Originally posted by Mithras:
Huh, something similar works fine for me
Code:
#!/bin/sh
chown -R $1:$2 /Users/Shared
chmod -R 755 /Users/Shared
You sure the group names that you're entering work fine? Have you tried entering the command by hand to confirm it works as expected on the command line?
e.g.
[user@host ~/testing] new_u = someuser
[user@host ~/testing] new_g = somegroup
[user@host ~/testing] chown -R $new_u:$new_g /Homes/$new_u
?
Were you using legit users and groups? I just figured it out I think. I was testing it with a fake user, for who I made a folder in
/Homes/, but he did not have an account on the system.
Before I decided to write the script I tested on a legit user (with a legit group) by just issuing the chown and chmod commands manually. Then I wrote that script thinking that it should work fine. From your suggestion I tried the command by just using
chown someuser:somegroup, and of course it failed. Then I tried for a legit user and group and it worked. Here's what happened...

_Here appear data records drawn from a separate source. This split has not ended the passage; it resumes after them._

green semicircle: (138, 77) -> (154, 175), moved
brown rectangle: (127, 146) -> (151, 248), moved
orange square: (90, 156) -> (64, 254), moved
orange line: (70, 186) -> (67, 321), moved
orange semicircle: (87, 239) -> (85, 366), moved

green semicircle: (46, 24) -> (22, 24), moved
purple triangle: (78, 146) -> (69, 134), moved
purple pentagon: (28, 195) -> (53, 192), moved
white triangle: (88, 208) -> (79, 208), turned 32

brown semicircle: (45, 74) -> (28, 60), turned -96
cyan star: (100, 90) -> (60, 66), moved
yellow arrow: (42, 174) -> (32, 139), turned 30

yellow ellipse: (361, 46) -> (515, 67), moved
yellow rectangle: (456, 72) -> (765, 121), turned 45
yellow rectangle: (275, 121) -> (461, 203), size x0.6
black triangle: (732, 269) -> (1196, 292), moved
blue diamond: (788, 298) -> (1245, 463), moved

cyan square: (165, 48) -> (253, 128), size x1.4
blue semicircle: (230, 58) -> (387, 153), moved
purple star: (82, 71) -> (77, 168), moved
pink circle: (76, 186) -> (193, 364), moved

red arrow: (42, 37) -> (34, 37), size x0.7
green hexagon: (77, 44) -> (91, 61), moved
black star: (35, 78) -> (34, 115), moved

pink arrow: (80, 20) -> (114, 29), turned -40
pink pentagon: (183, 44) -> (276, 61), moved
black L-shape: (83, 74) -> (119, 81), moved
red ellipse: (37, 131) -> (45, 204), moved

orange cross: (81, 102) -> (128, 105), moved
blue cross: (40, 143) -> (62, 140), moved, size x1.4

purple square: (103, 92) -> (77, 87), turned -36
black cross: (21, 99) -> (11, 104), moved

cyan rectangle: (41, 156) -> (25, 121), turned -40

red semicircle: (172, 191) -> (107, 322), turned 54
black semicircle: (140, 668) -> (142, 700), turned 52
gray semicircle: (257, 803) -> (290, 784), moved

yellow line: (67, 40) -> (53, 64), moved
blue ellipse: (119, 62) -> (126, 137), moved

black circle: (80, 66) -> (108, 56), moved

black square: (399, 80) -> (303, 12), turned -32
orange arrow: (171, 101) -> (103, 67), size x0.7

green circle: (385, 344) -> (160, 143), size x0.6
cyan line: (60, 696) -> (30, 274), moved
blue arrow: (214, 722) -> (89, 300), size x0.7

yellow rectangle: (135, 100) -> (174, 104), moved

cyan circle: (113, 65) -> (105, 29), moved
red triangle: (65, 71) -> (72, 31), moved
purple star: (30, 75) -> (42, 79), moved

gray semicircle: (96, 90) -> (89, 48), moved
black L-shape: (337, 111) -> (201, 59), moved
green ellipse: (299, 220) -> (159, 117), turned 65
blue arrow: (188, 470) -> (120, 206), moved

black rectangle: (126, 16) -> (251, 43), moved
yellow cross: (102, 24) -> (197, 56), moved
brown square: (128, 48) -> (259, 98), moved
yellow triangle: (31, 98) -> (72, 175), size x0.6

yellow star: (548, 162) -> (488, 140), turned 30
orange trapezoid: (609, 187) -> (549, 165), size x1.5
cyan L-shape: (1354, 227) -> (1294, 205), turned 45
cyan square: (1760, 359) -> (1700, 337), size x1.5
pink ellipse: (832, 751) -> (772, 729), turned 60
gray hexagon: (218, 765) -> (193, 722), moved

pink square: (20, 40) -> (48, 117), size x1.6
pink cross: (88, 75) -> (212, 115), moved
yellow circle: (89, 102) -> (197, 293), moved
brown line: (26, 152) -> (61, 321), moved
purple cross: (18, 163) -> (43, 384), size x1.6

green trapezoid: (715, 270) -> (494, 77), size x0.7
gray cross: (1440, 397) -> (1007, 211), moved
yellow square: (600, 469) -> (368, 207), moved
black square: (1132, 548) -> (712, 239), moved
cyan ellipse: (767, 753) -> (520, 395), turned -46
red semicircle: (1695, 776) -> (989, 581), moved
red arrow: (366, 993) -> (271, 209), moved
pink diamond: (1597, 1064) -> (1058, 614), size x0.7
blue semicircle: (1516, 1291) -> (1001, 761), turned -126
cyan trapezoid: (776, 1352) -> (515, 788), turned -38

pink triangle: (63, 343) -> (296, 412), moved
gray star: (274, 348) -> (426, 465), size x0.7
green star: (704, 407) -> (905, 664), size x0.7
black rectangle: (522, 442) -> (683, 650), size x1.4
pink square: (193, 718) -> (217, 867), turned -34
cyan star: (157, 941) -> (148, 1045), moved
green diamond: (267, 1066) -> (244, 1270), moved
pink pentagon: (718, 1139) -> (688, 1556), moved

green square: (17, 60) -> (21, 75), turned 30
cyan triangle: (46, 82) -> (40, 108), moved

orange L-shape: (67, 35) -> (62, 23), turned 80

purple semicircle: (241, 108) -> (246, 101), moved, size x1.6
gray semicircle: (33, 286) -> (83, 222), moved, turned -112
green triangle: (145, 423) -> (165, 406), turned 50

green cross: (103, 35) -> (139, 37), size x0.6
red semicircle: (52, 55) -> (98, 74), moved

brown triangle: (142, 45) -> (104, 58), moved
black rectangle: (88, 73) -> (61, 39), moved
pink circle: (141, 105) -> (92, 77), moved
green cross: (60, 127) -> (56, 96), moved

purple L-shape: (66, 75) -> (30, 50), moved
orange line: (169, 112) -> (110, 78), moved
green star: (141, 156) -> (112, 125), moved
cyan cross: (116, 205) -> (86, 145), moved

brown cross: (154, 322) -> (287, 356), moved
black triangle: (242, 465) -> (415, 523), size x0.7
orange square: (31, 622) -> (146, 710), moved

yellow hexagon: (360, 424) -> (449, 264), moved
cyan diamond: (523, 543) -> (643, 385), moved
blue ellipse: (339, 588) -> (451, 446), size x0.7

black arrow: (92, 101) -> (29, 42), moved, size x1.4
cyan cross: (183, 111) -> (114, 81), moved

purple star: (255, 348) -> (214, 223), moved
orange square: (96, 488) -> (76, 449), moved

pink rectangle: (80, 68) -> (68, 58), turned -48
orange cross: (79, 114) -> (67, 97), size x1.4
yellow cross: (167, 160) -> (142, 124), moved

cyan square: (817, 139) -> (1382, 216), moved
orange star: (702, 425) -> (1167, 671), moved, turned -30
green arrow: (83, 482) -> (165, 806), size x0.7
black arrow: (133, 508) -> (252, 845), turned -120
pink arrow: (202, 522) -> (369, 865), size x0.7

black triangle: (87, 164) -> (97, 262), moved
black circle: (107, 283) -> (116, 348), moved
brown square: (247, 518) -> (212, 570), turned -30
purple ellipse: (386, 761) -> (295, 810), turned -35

The users for whose home folders I was trying to manipulate do not have local accounts, they are in a Mac OS X server directory. While I was playing with permissions in the Get Info window none of the pulldown menus listed any of these users or groups. This made sense to me as they are no local accounts so they should not be showing up. I thought Mac OS X Server was behaving as it should but I guess I was wrong, the OS knows about those users in the LDAP database too. So I assume that once I give it a try again everything will be ok.